Skyrocketing gold is providing a welcome windfall to the mining industry, but it’s also attracting a broader base of investors who are demanding greater attention to environmental, social and governance topics.
Interest in ESG issues has moved to the forefront in conversations with stakeholders in the past year, top executives said in the run-up to the Denver Gold Group’s Americas conference, a key annual event in the precious-metals world. Such talks come as investors snap up billions of dollars in stock offerings from once-shunned gold miners.
Generalists are looking at bullion because of the high prices and “the strong argument that the gold price can go higher,” according to Sean Boyd, chief executive officer of Agnico Eagle Mines Ltd., a top-10 gold producer. And those investors tend to judge mining companies through an ESG lens.
“They don’t want to take a lot of risks, and a big part of the risk assessment is the ESG side of things,” Boyd said in a phone interview.
The Denver conference, which is being held virtually this year starting Sunday, is also expected to generate discussions about fiscal responsibility, given gold’s near-30% rise this year, and how much free cash flow should go to shareholders. But ESG is the one issue that can rile up investors and miners even more than cash.

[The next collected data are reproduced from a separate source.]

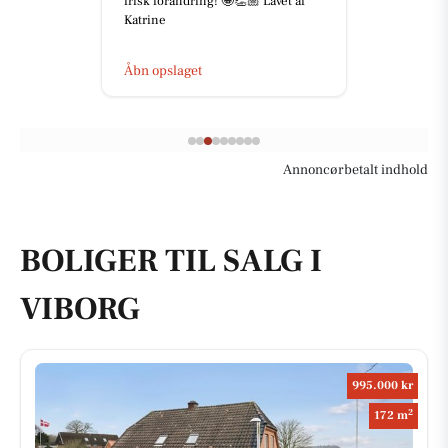
frisk forandring! 🤩👏🏼 Lavet af
Katrine
Åbn opslaget
Annoncørbetalt indhold
BOLIGER TIL SALG I
VIBORG
995.000 kr
2
172 m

“Often it’s the first, and sometimes the only, discussion when we’re meeting with investors in Europe,” Tom Palmer, CEO of top producer Newmont Corp., said by phone. At the World Economic Forum in Davos in January, many times “the only topic of discussion was around carbon intensity and the work that’s being done to reduce greenhouse-gas emissions.”
Like any extractive industry, mining by nature damages the environment. Companies also come into conflict with local communities or raise the ire of shareholders on corporate governance issues.
But unlike miners of copper or battery-metals, for instance, gold producers may face more skepticism from ESG-minded investors. That’s because gold, which is mainly used to produce jewelry and acts as a store of value in bars and coins — has less utility in advancing a green economy.
“Gold’s an odd thing because most of it sits in vaults around the world gathering dust,” B2Gold Corp. CEO Clive Johnson said by phone.
Gold miners nonetheless can reach the highest ESG standards, Johnson said, and a company’s success should be “defined by your community relations, your safety at your mines, the things you do for your employees.” The gold-mining industry has shown its worth during the Covid-19 health crisis by helping local communities, continuing to work responsibly and keeping people employed, he said.
Still, the sector has had to overcome a sometimes checkered reputation on environmental, social and management issues. And high-profile incidents in and outside the gold-mining industry have stymied the rehabilitation process. High gold prices boost the appeal to dig for gold and threaten to increase illegal operations.
ESG has really “taken a spotlight” in the past five years, said Jon Lamb, a portfolio manager at Orion Resource Partners. Events like the fatal Vale SA tailings-dam disaster in Brazil in 2019 or the destruction of Aboriginal heritage sites at a Rio Tinto Group mine in Australia this year have made such issues even more prominent.
“All these items put a very vivid image for people in the sector, people outside the sector, as to what the damage could be from mining,” Lamb said by phone.
For Newmont’s Palmer, the most important part of ESG is governance.
“That G should almost be at the front of the acronym,” he said. “Strong governance is the essential foundation in order to be able to support sustainable environmental and social performance.”